For some years now, my research has been about a fishing hamlet in Kerala, on the survival strategies of coastal women. I had been there over 30 years ago as a young college student. I remember how derelict and forsaken that hamlet had looked then: The miserable, soaking-wet thatched huts, the muddy environs with stagnating water breeding mosquitoes and filthy pigs, people worn out with work and want, and the mucky, impassable paths. What I see now is heartening — proper roads, well-built, if small, houses, well-drained environs, and healthier villagers. The most heartening sight was of neatly-dressed children beside their mothers, carrying new bags and umbrellas, waiting for the schoolbus. That single sight revealed a great deal about the incredible tenacity of the women there — for one could not forget that this was achieved in the face of the continuing destruction of the marine environment, chronic male alcoholism, and falling male incomes. These women look like they have come a long way.

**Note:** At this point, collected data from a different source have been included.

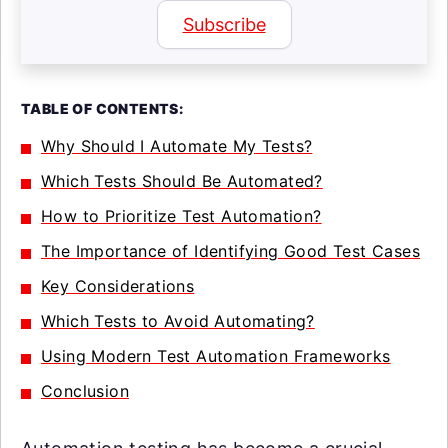
Subscribe
TABLE OF CONTENTS:
Why Should I Automate My Tests?
Which Tests Should Be Automated?
How to Prioritize Test Automation?
The Importance of Identifying Good Test Cases
Key Considerations
Which Tests to Avoid Automating?
Using Modern Test Automation Frameworks
Conclusion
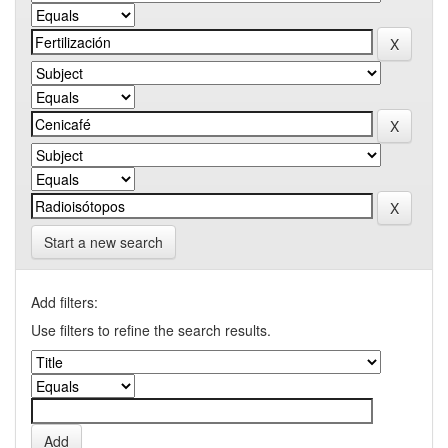
Start a new search
Add filters:
Use filters to refine the search results.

I remembered this amidst the uproar over Prime Minister Modi’s war on the Indian people, euphemised as ‘demonetisation’, if only because I knew that it cut at the very roots of what had allowed these women to keep the family not just floating, but even sailing, in the face of considerable economic adversity: a liquid flow of cash and credit. They handle money from various sources deftly to keep families off hunger and want, merging newer and older sources of credit and credit practices, and creating an ‘embedded market’ in the village, which ensured that their incomes were pumped back into the village. The BJP government’s imposition of new guidelines for the rural employment guarantee programme does not permit flexibility, which was a body-blow to them, because the piling of sand on the swampy areas (which was important to transform the veritable bog this place was into a liveable village) was no longer legitimate work. Women lost work, and their public protests elicited slow response from the mainland-dominated panchayat. Now, I shudder to think of the consequences of ‘demonetisation’. I pray that the hamlet is not hurled back to its nightmarish past. If for some, Modi heralds a glorious future, for many, many of India’s poorest people, he represents a rude shove back into the terrible times they had escaped, largely by their own wits and not the state’s largesse.

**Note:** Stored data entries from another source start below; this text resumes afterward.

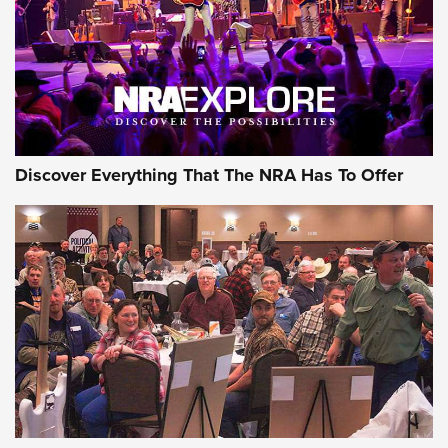
REVIEWS
REVIEWS
NRA GUN OF THE WEEK
Discover Everything That The NRA Has To Offer
Gun of the Week: EAA Girsan Witness2311
CMXX | An Official Journal Of The NRA
EAA CORP
,
EAA GIRSAN WITNESS 2311
,
EAA CMXX WITNESS2311
DOUBLE STACK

The latter group surely includes women, even those of privileged social origin. While the chatter in our own cosseted urban middle-class world is about Modi’s intentions and his strangely Stalinist-sounding evocation of general suffering for the greater good, the women in that coastal hamlet have lost an important avenue for savings —one that is hidden away from abusive husbands and oppressive families. Even well-off older women — especially in Kerala, where widowhood is a much greater problem simply because women’s life expectancy had improved dramatically in the past century — are suffering because they are not tech-savvy. Those with deposits and pensions are suffering simply because they chose to park these in neighbourhood cooperative sector banks, which offer much better rates of interest and service, especially to senior citizens. Underprivileged women in Kerala often bear a triple burden of juggling (often multiple) jobs, domestic responsibilities, and community responsibilities, and standing in a queue in front of banks makes life even more heavy for them. Worse, the Statewide self-help group network of some 34 lakh women, the Kudumbashree, has been thrown into crisis, with lending and repayment nearly grinding to a halt. Modi supporters are deaf to the fact that they have let loose not temporary disruption but the decimation of the hard-won gains of the poorest.

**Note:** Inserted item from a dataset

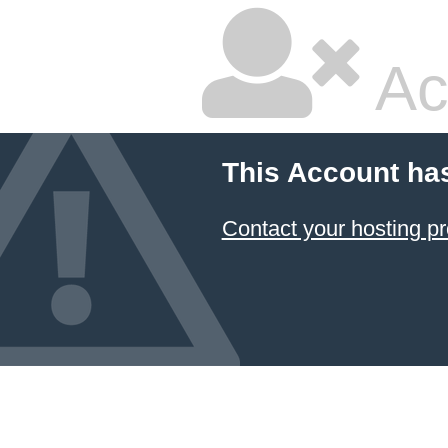
Ac
This Account ha
Contact your hosting pr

The reaction of some celebrities, too, smacks of hubris. The Malayalam actor Mohanlal, for instance, had quipped in a blog note: if people can queue up in front of liquor shops, why can’t they queue up in front of ATMs? Clearly, this man is not only unable to think, he cannot even see! Women are present in every queue for money withdrawal, but in which liquor queue did he see women?

This probably brings to light the huge gap between the fattened upper-caste rich, whose women are confined to their homes largely, and the poor, among whom women increasingly support their families on their own.

The urban middle-class across India seems to increasingly resemble decadent late-Roman aristocracy in blindness. They barely see how citizenship has changed in India — while the poor understand it, still, as their natural right, the rulers now will admit only those fully transparent to them, or can produce such an illusion, as citizens. Women, who have always lived in opaqueness, who have crafted survival and resistance using that very darkness, are being dragged into ‘transparency’ — even as the prospect of enabling citizenship grows dimmer for all.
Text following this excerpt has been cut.